Since pynndescent is the default for scanpy, the easiest fix would be to pass n_neighbors + 1 to the sklearn transformer and change the documentation, though other implementations that rely on their own transformer would be affected as well. In the end, the question is, whether this is a bug upstream (is KNeighborsTransformer performing as expected? and should pynndescent match this transformer or the other sklearn implementations?) or whether this needs to be solved within scanpy, either by documentation or by adjusting neighbor counts to the respective method's behavior.
After some reflection, I would most likely classify this as a bug in pynndescent, as they explicitly try to emulate sklearn behavior.
transform in sklearn is always self-inclusive and requires X to be specified. So it can only ever be .fit(x).transform(x) within .fit_transform(x). However, pynndescent calls .fit(x).transform(None) from fit_transform(x):
https://github.com/lmcinnes/pynndescent/blob/master/pynndescent/pynndescent_.py#L2257
Still, what is a bit weird, is that fit(x) in sklearn always adjusts n_neighbors to be n_neighbors + 1 but then there is no way of using this self-exlusive fit from its fit_transform method.
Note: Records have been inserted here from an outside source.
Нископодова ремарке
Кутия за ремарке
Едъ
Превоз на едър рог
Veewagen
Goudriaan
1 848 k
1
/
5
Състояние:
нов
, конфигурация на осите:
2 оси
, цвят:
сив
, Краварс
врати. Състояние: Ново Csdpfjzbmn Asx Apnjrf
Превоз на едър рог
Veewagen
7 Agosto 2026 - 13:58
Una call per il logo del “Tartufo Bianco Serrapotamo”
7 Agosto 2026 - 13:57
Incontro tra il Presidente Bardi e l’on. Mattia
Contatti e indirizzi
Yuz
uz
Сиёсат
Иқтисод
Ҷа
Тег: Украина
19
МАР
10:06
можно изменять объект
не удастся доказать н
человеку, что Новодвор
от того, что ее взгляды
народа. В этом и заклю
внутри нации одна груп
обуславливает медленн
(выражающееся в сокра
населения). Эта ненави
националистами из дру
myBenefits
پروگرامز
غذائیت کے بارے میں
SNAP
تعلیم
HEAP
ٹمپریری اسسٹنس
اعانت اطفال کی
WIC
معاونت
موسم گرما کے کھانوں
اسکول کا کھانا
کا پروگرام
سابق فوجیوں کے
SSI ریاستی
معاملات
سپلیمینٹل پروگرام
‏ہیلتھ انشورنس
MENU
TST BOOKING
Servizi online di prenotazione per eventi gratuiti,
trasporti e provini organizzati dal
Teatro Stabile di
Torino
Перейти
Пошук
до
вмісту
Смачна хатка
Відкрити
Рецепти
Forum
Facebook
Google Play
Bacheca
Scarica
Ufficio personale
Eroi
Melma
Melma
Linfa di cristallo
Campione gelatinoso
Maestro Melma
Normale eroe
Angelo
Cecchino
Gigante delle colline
Another point of comparison: Phenograph (as wrapped in sc.external.tl.phenograph) uses a self-exclusive kNN graph which it gets by passing n_neighbors + 1 to sklearn.neighbors.NearestNeighbors and then removing the self-column (cf.), so it effectively matches the inadvertent pynndescent behaviour in sc.pp.neighbors.
I don't have strong feelings on which outcome is preferable – only that it be consistent and documented.
I am also open to both - let's wait for feedback from maintainers. I would be happy to create the PR, once a way forward is decided.